I'm trying to run Naive Bayes for classification on few texts in R. When predicting for a testing set (8 texts) together, I'm getting the following posterior probabilities : (notice the first text's probability values)
using library(e1071)
and library(tm)
. My subset of the training data looks like this
subset<-dput(head(sample_data,8))structure(list(Text=c("Kretz, the former CEO of Hanover Corporation, previously pleaded guilty to money laundering, and conspiracy to commit securities fraud, wire fraud and mail fraud.","Tard¢n was the head of an international narcotics trafficking and money laundering syndicate which distributed over 7,500 kilograms of South American cocaine","Ellison previously pleaded guilty to charges of health care fraud and money laundering","Paris was under attack on Friday by ISIS","A fraud of 20 million Euros have been booked against him for financing terrorist activities","Black money has been a common issue with Indian progress","Corruption charges has been placed against the NGO","An enquiry commission has been put in place regarding the recent uproar "),Category=structure(c(1L,1L,1L,1L,1L,1L,1L,1L),.Label=c("Money laundering","Money laundering","Money laundering","Terrorist Financing","Terrorist Financing","Bribery and Corruption","Bribery and Corruption","Bribery and Corruption"),class="factors"),.Names=c("Text","Category"),class="data.frame"))

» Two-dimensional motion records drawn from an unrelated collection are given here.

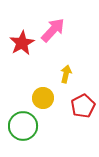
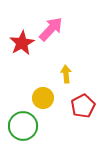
pink arrow: moved 2 px left, 1 px up
yellow arrow: rotated 18 degrees counterclockwise
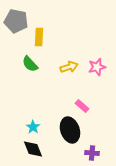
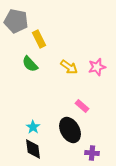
yellow rectangle: moved 2 px down; rotated 30 degrees counterclockwise
yellow arrow: rotated 54 degrees clockwise
black ellipse: rotated 10 degrees counterclockwise
black diamond: rotated 15 degrees clockwise
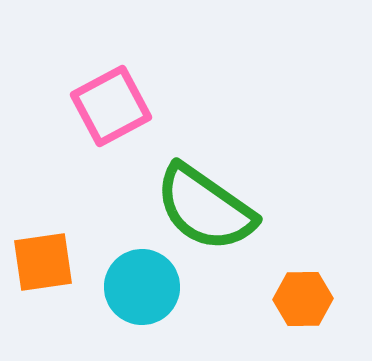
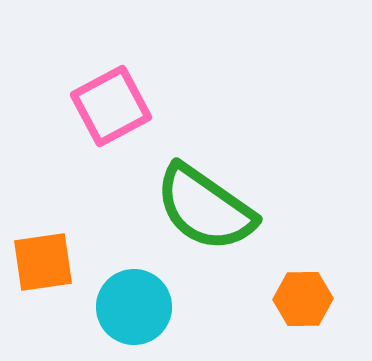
cyan circle: moved 8 px left, 20 px down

Since the training set is quite small I used the following code to prepare my training data for modelling
traindata <- as.data.frame(rbind(as.matrix(subset[1:8, c(1,2)])),as.matrix(subset[1:8,c(1,2)]))

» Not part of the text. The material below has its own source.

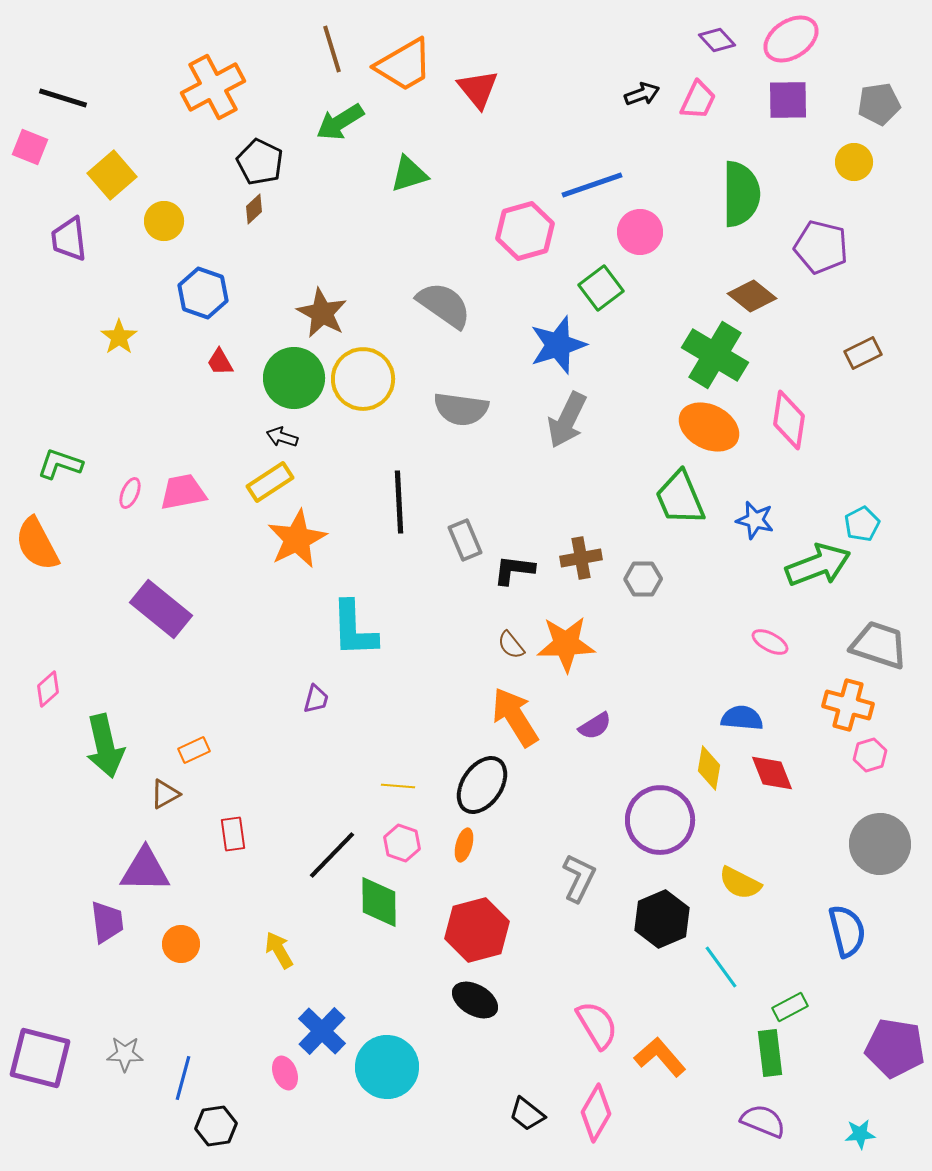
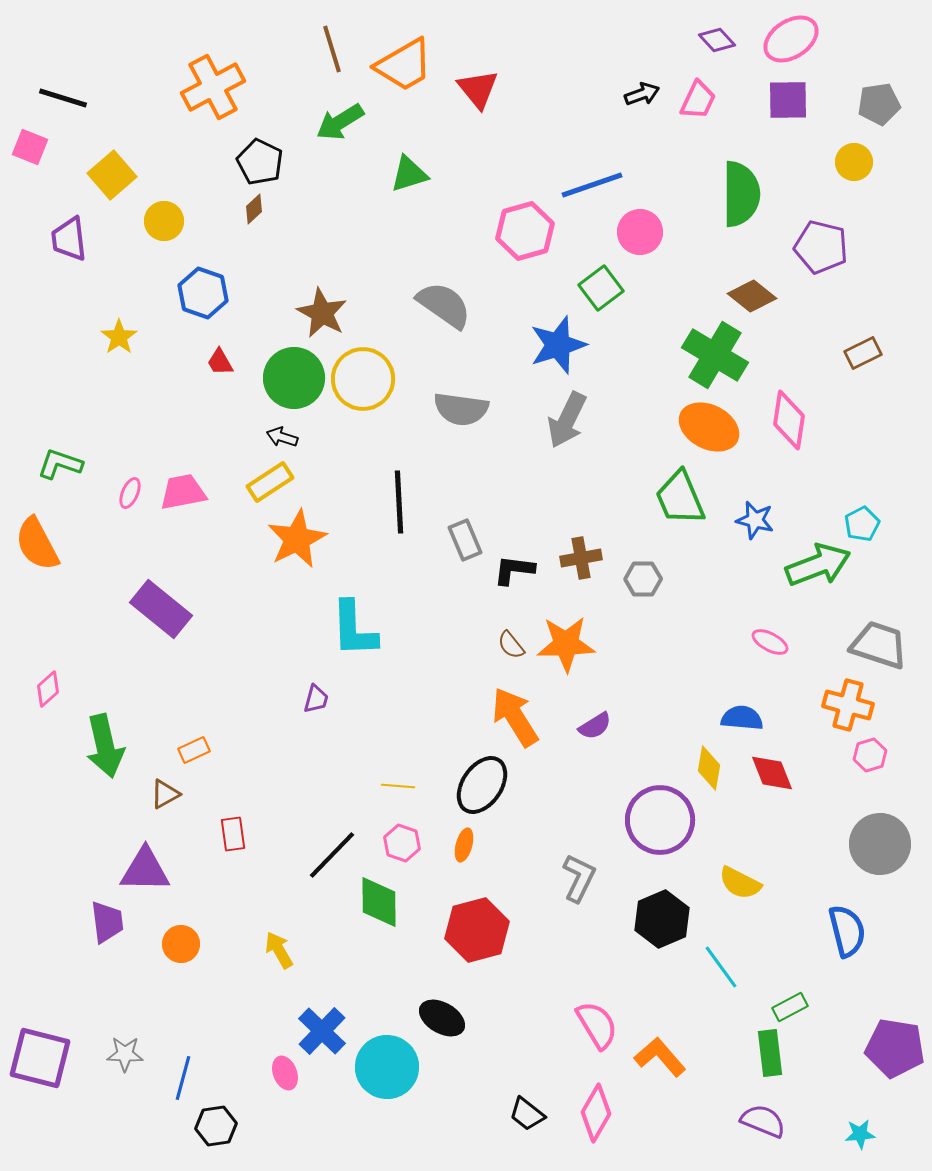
black ellipse at (475, 1000): moved 33 px left, 18 px down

testdata<-structure(list(Text=c("he is in jail for corruption charges","he cheat","he is involved in a racket","this is a violation of the law","this bank is fraud","gaming dupe us","he committed fraud","bank is involved in forgery"),Category=c("","","","","","","","")),.Names=c("Text","Category"),class="data.frame")
After preparing the corpus,removing stopwords,creating the training and testing matrix I pass the following command
model <- naiveBayes(as.matrix(trainmatrix),as.factor(traindata$Category));
results<-predict(model, as.matrix(testmatrix), type="raw")

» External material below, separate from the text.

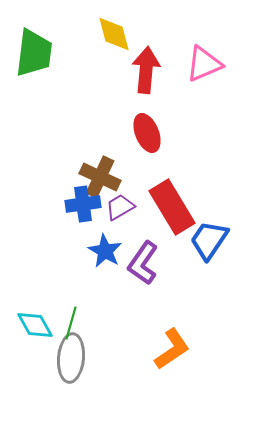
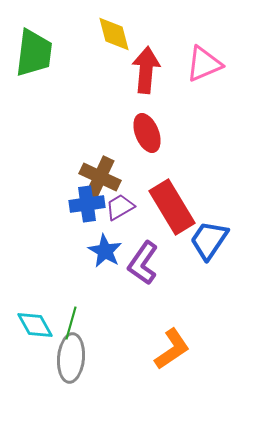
blue cross: moved 4 px right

and get the following result
Posterior probability values for 8 texts in test set
but when I'm passing only one text (in this case, first among the 8), the posterior probability changes to : (first text is showing different probability values)
Posterior probability value changes for the first text from test set
I fail to understand how this is happening as the training data remains the same and nothing is getting changed in the code. Can someone please help me?